3.Moral Action, Pada tahap ini perasaan dan pikiran yang baik akan mewujudkan perilaku yang
baik di dalam diri individu. Ketika menangkap realita yang ada individu akan bergerak dan
memberikan respons yang baik terhadap permasalahan yang ada. Ini terjadi semisal pada
individu yang tidak hanya menyadari kemajemukan di lingkungan sosialnya tapi juga
mengupayakan cara merawat kemajemukan bangsa indonesia. Integrasi antara pikiran dan
perasaan serta perilaku yang diwujudkan ini bahkan tidak hanya berada pada tahap
mengupayakan pemecahan masalah.
1.Religius
Karakter pertama yang berhubungan dengan iman kepada Tuhan yang Maha Esa ini diwujudkan
dalam pelaksanaan ajaran agama dan kepercayaan yang dianut, menghargai perbedaan agama,
menjunjung tinggi toleransi terhadap pelaksanaan ajaran agama dan kepercayaan yang
berbeda, juga hidup rukun dan damai dengan pemeluk agama lain.
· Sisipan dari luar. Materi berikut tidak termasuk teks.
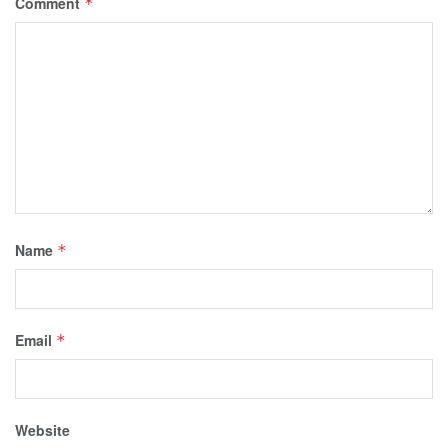
Comment
*
Name
*
Email
*
Website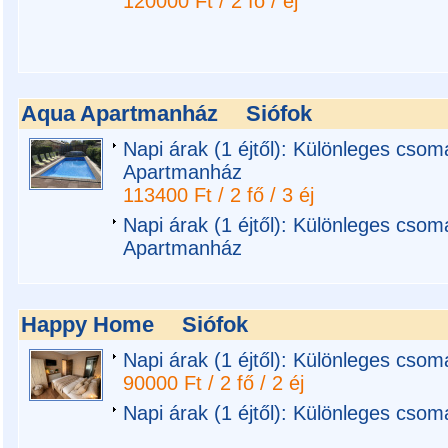
120000 Ft / 2 fő / éj
Aqua Apartmanház
Siófok
Napi árak (1 éjtől): Különleges csom
Apartmanház
113400 Ft / 2 fő / 3 éj
Napi árak (1 éjtől): Különleges csom
Apartmanház
Happy Home
Siófok
Napi árak (1 éjtől): Különleges cso
90000 Ft / 2 fő / 2 éj
Napi árak (1 éjtől): Különleges cso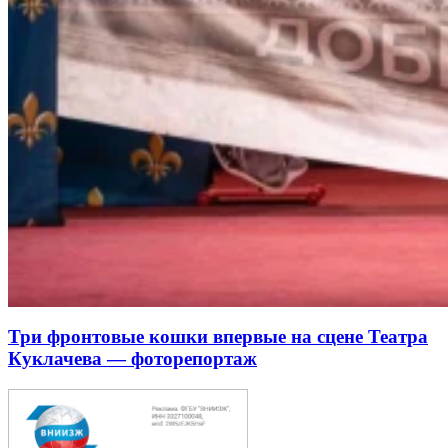
Три фронтовые кошки впервые на сцене Театра
Куклачева — фоторепортаж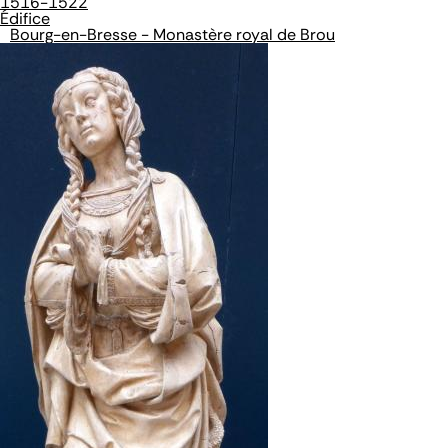
1516-1522
Édifice
Bourg-en-Bresse - Monastère royal de Brou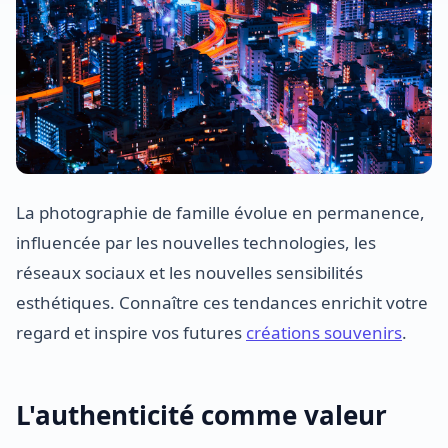
La photographie de famille évolue en permanence,
influencée par les nouvelles technologies, les
réseaux sociaux et les nouvelles sensibilités
esthétiques. Connaître ces tendances enrichit votre
regard et inspire vos futures
créations souvenirs
.
L'authenticité comme valeur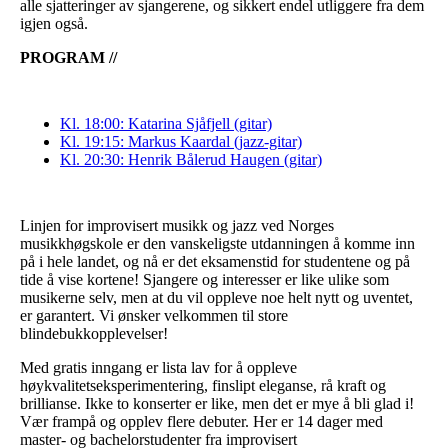
alle sjatteringer av sjangerene, og sikkert endel utliggere fra dem
igjen også.
PROGRAM //
Kl. 18:00: Katarina Sjåfjell (gitar)
Kl. 19:15: Markus Kaardal (jazz-gitar)
Kl. 20:30: Henrik Bålerud Haugen (gitar)
Linjen for improvisert musikk og jazz ved Norges
musikkhøgskole er den vanskeligste utdanningen å komme inn
på i hele landet, og nå er det eksamenstid for studentene og på
tide å vise kortene! Sjangere og interesser er like ulike som
musikerne selv, men at du vil oppleve noe helt nytt og uventet,
er garantert. Vi ønsker velkommen til store
blindebukkopplevelser!
Med gratis inngang er lista lav for å oppleve
høykvalitetseksperimentering, finslipt eleganse, rå kraft og
brillianse. Ikke to konserter er like, men det er mye å bli glad i!
Vær frampå og opplev flere debuter. Her er 14 dager med
master- og bachelorstudenter fra improvisert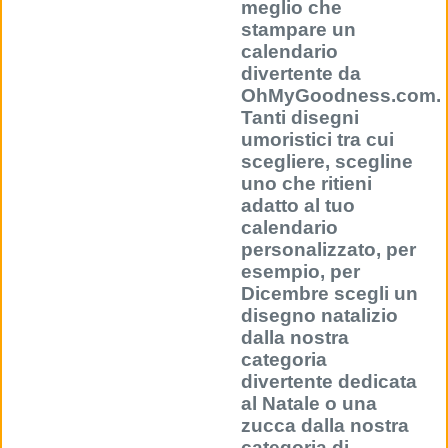
meglio che
stampare un
calendario
divertente da
OhMyGoodness.com.
Tanti disegni
umoristici tra cui
scegliere, scegline
uno che ritieni
adatto al tuo
calendario
personalizzato, per
esempio, per
Dicembre scegli un
disegno natalizio
dalla nostra
categoria
divertente dedicata
al Natale o una
zucca dalla nostra
categoria di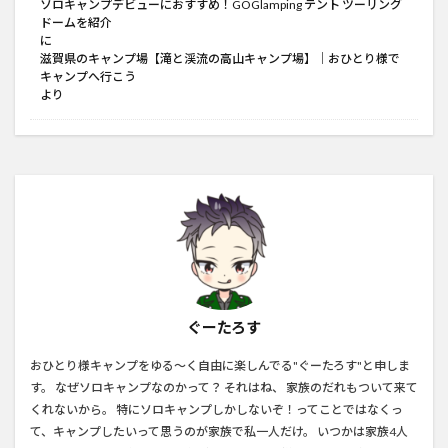
ソロキャンプデビューにおすすめ！GOGlamping テント ツーリング
ドームを紹介
に
滋賀県のキャンプ場【滝と渓流の高山キャンプ場】│おひとり様で
キャンプへ行こう
より
ぐーたろす
おひとり様キャンプをゆる～く自由に楽しんでる"ぐーたろす"と申しま
す。 なぜソロキャンプなのかって？ それはね、 家族のだれもついて来て
くれないから。 特にソロキャンプしかしないぞ！ってことではなくっ
て、キャンプしたいって思うのが家族で私一人だけ。 いつかは家族4人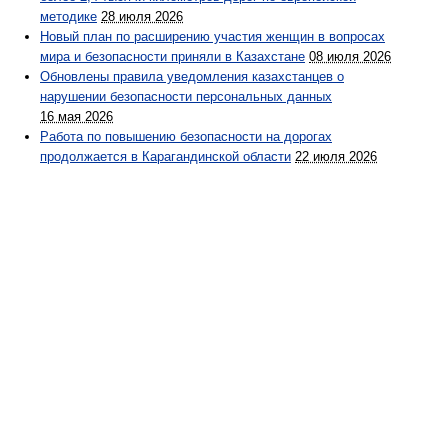
методике
28 июля 2026
Новый план по расширению участия женщин в вопросах
мира и безопасности приняли в Казахстане
08 июля 2026
Обновлены правила уведомления казахстанцев о
нарушении безопасности персональных данных
16 мая 2026
Работа по повышению безопасности на дорогах
продолжается в Карагандинской области
22 июля 2026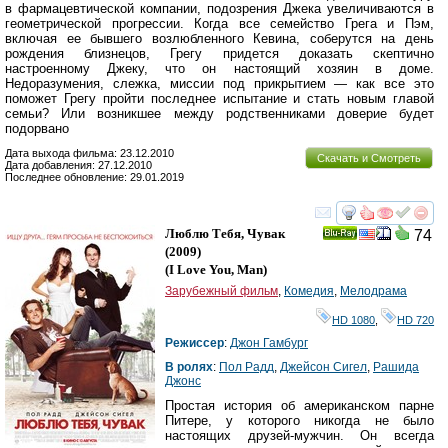
в фармацевтической компании, подозрения Джека увеличиваются в
геометрической прогрессии. Когда все семейство Грега и Пэм,
включая ее бывшего возлюбленного Кевина, соберутся на день
рождения близнецов, Грегу придется доказать скептично
настроенному Джеку, что он настоящий хозяин в доме.
Недоразумения, слежка, миссии под прикрытием — как все это
поможет Грегу пройти последнее испытание и стать новым главой
семьи? Или возникшее между родственниками доверие будет
подорвано
Дата выхода фильма: 23.12.2010
Скачать и Смотреть
Дата добавления: 27.12.2010
Последнее обновление: 29.01.2019
смотреть
инте
Люблю Тебя, Чувак
74
Ray
(2009)
(
I Love You, Man
)
Зарубежный фильм
,
Комедия
,
Мелодрама
HD 1080
,
HD 720
Режиссер
:
Джон Гамбург
В ролях
:
Пол Радд
,
Джейсон Сигел
,
Рашида
Джонс
Простая история об американском парне
Питере, у которого никогда не было
настоящих друзей-мужчин. Он всегда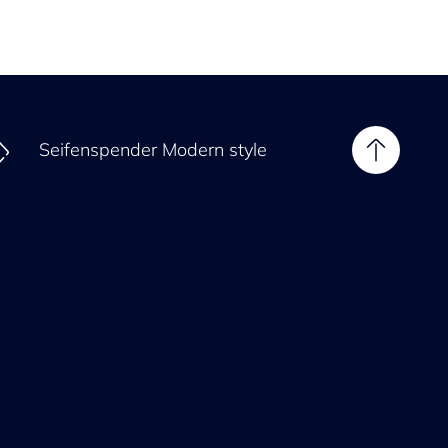
Seifenspender Modern style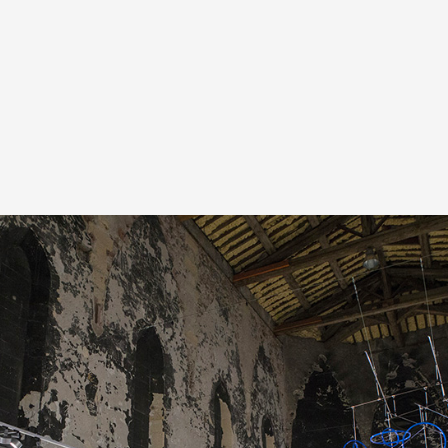
A
Artistes
De A à Z
Année par ann
Collection vidéo
Candidater
Contact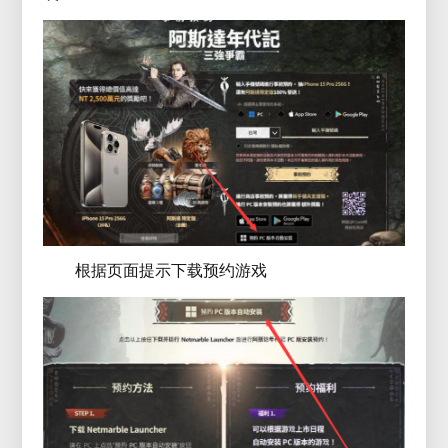
根据页面提示下载预约游戏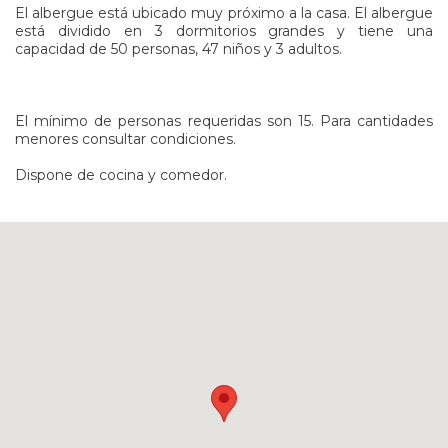
El albergue está ubicado muy próximo a la casa. El albergue
está dividido en 3 dormitorios grandes y tiene una
capacidad de 50 personas, 47 niños y 3 adultos.
El mínimo de personas requeridas son 15. Para cantidades
menores consultar condiciones.
Dispone de cocina y comedor.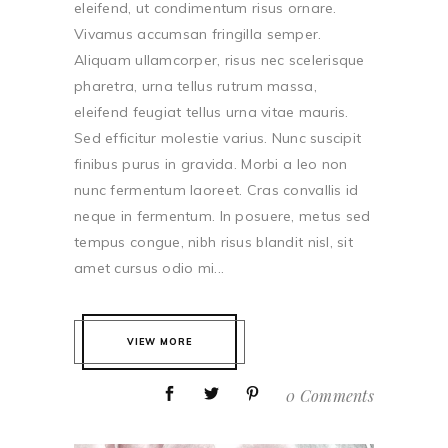
eleifend, ut condimentum risus ornare.
Vivamus accumsan fringilla semper.
Aliquam ullamcorper, risus nec scelerisque
pharetra, urna tellus rutrum massa,
eleifend feugiat tellus urna vitae mauris.
Sed efficitur molestie varius. Nunc suscipit
finibus purus in gravida. Morbi a leo non
nunc fermentum laoreet. Cras convallis id
neque in fermentum. In posuere, metus sed
tempus congue, nibh risus blandit nisl, sit
amet cursus odio mi...
VIEW MORE
0 Comments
Jika kamu memiliki sikap anti perundungan, mencintai kedamaian, melindungi yang tersisih,
menghargai perbedaan agama dan kepercayaan, membuka diri pada persahabatan, tidak
memaksakan kehendak, dan tentu saja, toleransi, berarti karakter religius tertanam dengan
baik dalam dirimu.
2. Nasionalis
Karakter kedua menggarisbawahi bahwa kepentingan bangsa dan negara adalah di atas
kepentingan diri dan kelompok semata. Untuk memperoleh pemahaman tersebut, yang harus
menjadi perhatian adalah cara berpikir dan bersikap, serta kepedulian.
3. Integritas
Karakter ketiga ini adalah nilai yang berdasar pada usaha seseorang memperbaiki dirinya agar
dapat menjadi orang yang dapat dipercaya dalam perkataan, tindakan, dan pekerjaannya. Di
samping itu, seseorang dengan karakter ini juga memiliki komitmen serta kesetiaan terhadap
nilai-nilai kemanusiaan dan juga moral.
Kamu dapat menunjukkan karakter integritas dalam dirimu dengan cara menunjukkan
tanggung jawab sebagai warga negara, aktif terlibat kegiatan sosial, menghargai martabat
orang lain, dan menunjukkan keteladanan.
4.Mandiri
Karakter keempat menunjukkan sikap tidak bergantung pada orang lain. Ketidaktergantungan
ini dimaksudkan dalam mengarahkan tenaga, pikiran, dan waktu sendiri demi mewujudkan cita
cita. Jika kamu memiliki karakter mandiri, berarti kamu memiliki etos kerja yang baik,
ketangguhan, daya juang, profesionalitas, kreativitas, dan keberanian. Wih!
5. Gotong royong
Karakter terakhir terlihat dari sikap menghargai semangat kerja sama dan bahu membahu
dalam menyelesaikan masalah bersama, menjalin komunikasi dan persahabatan, serta
memberi pertolongan bagi orang yang membutuhkan.